Closing the Customer Feedback Loop

During the design and pre-launch phases of a new product, companies use a range of methods to gauge and predict consumer satisfaction, such as focus groups and surveys. This gives the company direct access to the consumer’s experience, and allows them to adjust accordingly. After a product is launched, this line of communication can break down, leaving a gaping hole in the customer feedback loop.
Once a product is on the market, it can be easy to lose sight of how consumers are responding until you enter the next product design phase. Gathering and analyzing data from your consumers through sell-through in all of your channels is a critical aspect of staying in tune with the customer experience.

The Limits of Pre-Launch Analyses

Focus groups and surveys can provide valuable information in the design and pre-launch phases of a product, but what about after your product hits the shelves? Before-market consumer feedback plays a critical role in the development process, but is necessarily limited. Focus groups have been known to experience “survey fatigue” when asked to review multiple products in a row, and that weariness affects their ability to engage meaningfully in the process. What’s more, these consumers didn’t have the experience of actually purchasing the product, taking it home, removing it from its packaging, and using it consistently over time. Some flaws (and strong points!) will not become evident until this level of consumer engagement is reached. Issues such as battery life and compatibility with other products won’t appear until later in the product lifecycle.

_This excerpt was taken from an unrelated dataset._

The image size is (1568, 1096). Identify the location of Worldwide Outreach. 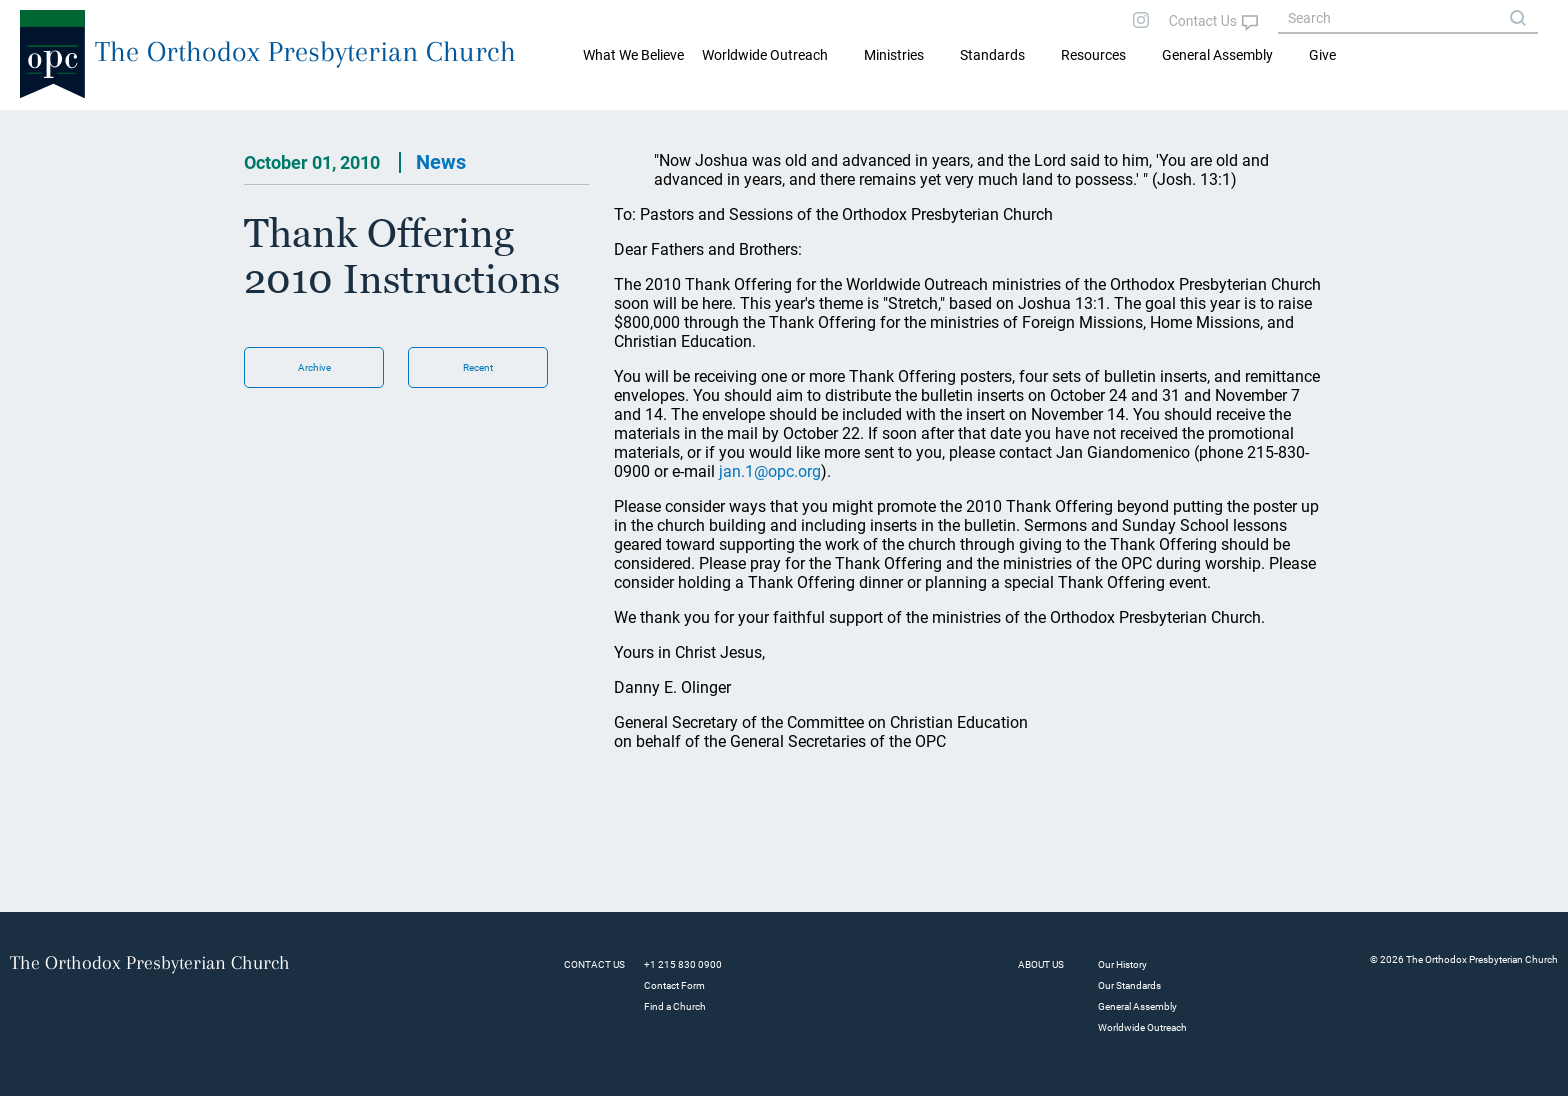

Filling in the Gaps with Online Reviews

So how do you close the gap in your customer feedback loop, ensuring you have consistent access to consumer sentiment even after a product has launched? One way to do this is by monitoring online reviews. Online product reviews, when compiled from multiple platforms (e.g. Amazon,, and other retailer websites) can provide a comprehensive summary of customer experiences. Analysis of the keywords found across both positive and negative reviews can help to pinpoint what your customers love, and what they’d like to see change. When compiled and assessed correctly, online product reviews can serve as a sort of ongoing focus group, providing constant feedback to your team.
Online reviews aren’t just important because they reflect consumer experience; they also shape how your product is viewed. The vast majority of consumers today cite online reviews as an important consideration in deciding whether to buy a product. If it’s so important to potential customers looking at your products, shouldn’t it be to your enterprise? When you track online reviews, you’re listening to what your customers are saying, allowing you to strengthen what’s already great and change what needs adjusting.

Adjusting Your Marketing

The feedback received from online product reviews can be used for more than just making changes to the existing product or to future product designs; it can also help to determine if your marketing message is effective. Does your marketing message accurately represent what your most loyal customers love about your brand? If so, the keywords you use in your marketing should appear in positive online reviews. If your positive reviews are filled with different adjectives and key phrases, it could be smart to shift your marketing approach. In online reviews, customers tell you what they love about your products, and the responses can be used to your advantage, with important cues that can be used in a targeted marketing campaign.
Online product review analytics bridge the gap in the customer feedback loop, giving you a chance to understand and respond to your customers’ praise or concerns prior to the next product design phase.